Abstract
Karl August von Hardenberg (1750-1822) was appointed to the Prussian
foreign ministry in 1798; from 1804 to1806, he served as foreign
minister and strove to secure territorial gains for Prussia in return
for neutrality vis-à-vis Napoleonic
France. Dismissed twice at Napoleon’s behest, Hardenberg worked behind
the scenes for Frederick William III (r. 1797-1840) to promote Prussia’s
recovery after its devastating defeat at the battles of Jena and
Auerstedt in 1806. In 1810, Hardenberg succeeded Karl Baron vom und zum
Stein (1757-1831) as Prussian chancellor. Stein’s administration had
abolished juridical serfdom among the Prussian peasantry and introduced
elected municipal self-government. Hardenberg’s cabinet subsequently
abolished guild monopolies in favor of a liberal market economy,
extended citizenship and (on conditional terms) civil rights to
Prussia’s Jewish population, introduced a new state-funded system of
public education from elementary school to the university level,
administered the conversion of noble-dependent peasant farms into
freehold property, and introduced a reformed tax system. Like Stein and
other reformers, he aimed at the promulgation from above of a
constitution with new parliamentary organs but suffered defeat in the
conservative reaction that spread throughout Germany and Europe after
1815.
In foreign policy, he adopted a cautiously supportive stance toward
France before aligning Prussia with the anti-Napoleonic coalition in
1813. Prussia took the lead in organizing the military forces and
campaigns that led to Napoleon’s expulsion from Germany. The Prussian
army was co-victor, alongside Wellington’s British soldiers, against a
resurgent Napoleon at Waterloo.
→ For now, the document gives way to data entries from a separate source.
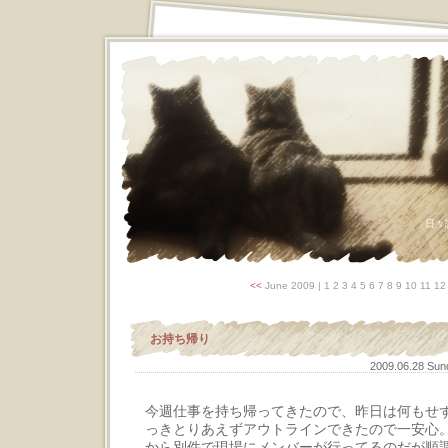
日々
<<
June 2009
| 1 2 3 4 5 6 7 8 9 10 11 1
お持ち帰り
2009.06.28 Su
今週仕事を持ち帰ってきたので、昨日は何もせ
っきとりあえずアウトラインできたので一安心
から別件で現場にメンバーが行ってるのだが順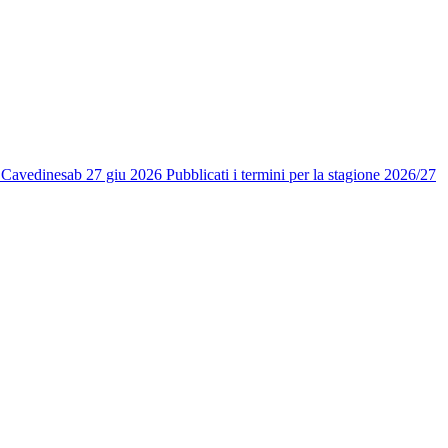
i Cavedine
sab 27 giu 2026
Pubblicati i termini per la stagione 2026/27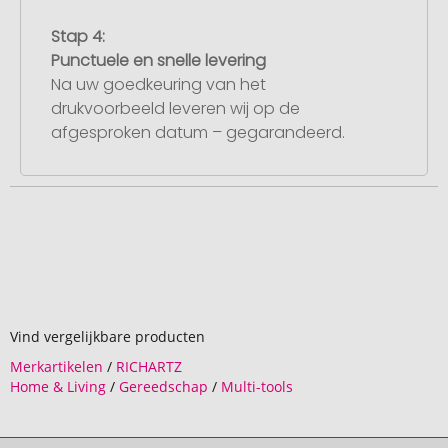
Stap 4:
Punctuele en snelle levering
Na uw goedkeuring van het
drukvoorbeeld leveren wij op de
afgesproken datum – gegarandeerd.
Vind vergelijkbare producten
Merkartikelen
/
RICHARTZ
Home & Living
/
Gereedschap
/
Multi-tools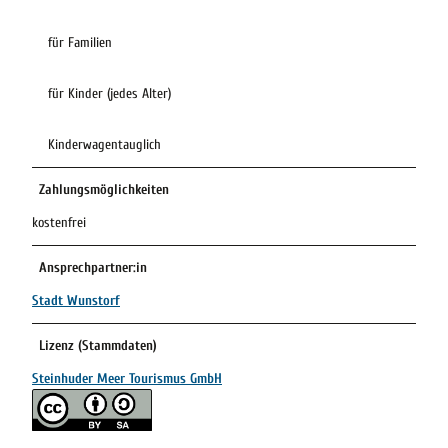
für Familien
für Kinder (jedes Alter)
Kinderwagentauglich
Zahlungsmöglichkeiten
kostenfrei
Ansprechpartner:in
Stadt Wunstorf
Lizenz (Stammdaten)
Steinhuder Meer Tourismus GmbH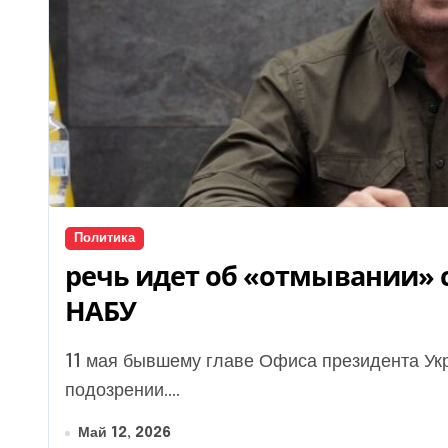
Политика
речь идет об «отмывании» 
НАБУ
11 мая бывшему главе Офиса президента Украины Андрею Ермаку НАБУ и САП сообщили о
подозрении....
Май 12, 2026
These accomplishments enabled Prussia to
make valuable territorial gains, notably the acquisition of the
industrially important Rhineland and Westphalia, at the Congress of
Vienna in 1814-15. After 1819, Hardenberg’s reform program stalled as
conservative circles supported the Prussian king in acquiescing to
Austrian Chancellor Clemens von Metternich’s repression of liberal,
democratic, and popular nationalist movements.